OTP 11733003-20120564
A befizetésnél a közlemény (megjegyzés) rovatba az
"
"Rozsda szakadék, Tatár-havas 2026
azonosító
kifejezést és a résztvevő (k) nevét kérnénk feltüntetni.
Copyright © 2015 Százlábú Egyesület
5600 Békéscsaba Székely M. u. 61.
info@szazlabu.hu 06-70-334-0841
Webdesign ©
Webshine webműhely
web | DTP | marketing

☆ ☆ ☆

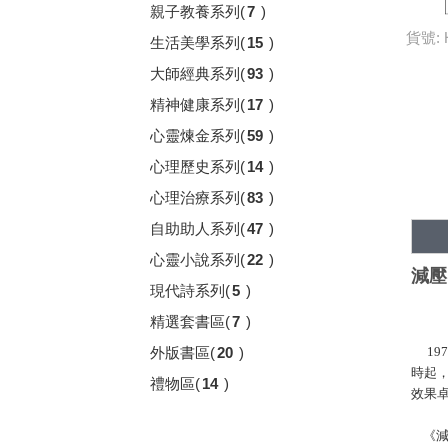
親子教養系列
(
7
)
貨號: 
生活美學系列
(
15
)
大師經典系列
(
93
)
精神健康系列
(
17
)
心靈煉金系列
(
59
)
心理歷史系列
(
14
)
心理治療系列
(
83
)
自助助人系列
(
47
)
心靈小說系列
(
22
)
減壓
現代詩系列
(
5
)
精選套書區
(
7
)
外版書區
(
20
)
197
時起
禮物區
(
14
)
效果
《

☆ ☆ ☆

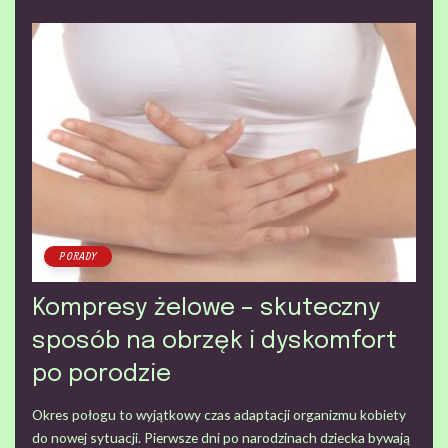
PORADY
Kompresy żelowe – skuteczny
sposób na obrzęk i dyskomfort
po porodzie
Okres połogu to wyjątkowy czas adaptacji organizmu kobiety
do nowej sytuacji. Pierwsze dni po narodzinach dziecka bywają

☆ ☆ ☆

Nothing but the lines above from the one containing "OTP 11733003-20120564" through the one containing "Webshine webműhely" should appear in the answer, each repeated exactly.

THE COMPLETED TASK:
OTP 11733003-20120564
A befizetésnél a közlemény (megjegyzés) rovatba az
"
"Rozsda szakadék, Tatár-havas 2026
azonosító
kifejezést és a résztvevő (k) nevét kérnénk feltüntetni.
Copyright © 2015 Százlábú Egyesület
5600 Békéscsaba Székely M. u. 61.
info@szazlabu.hu 06-70-334-0841
Webdesign ©
Webshine webműhely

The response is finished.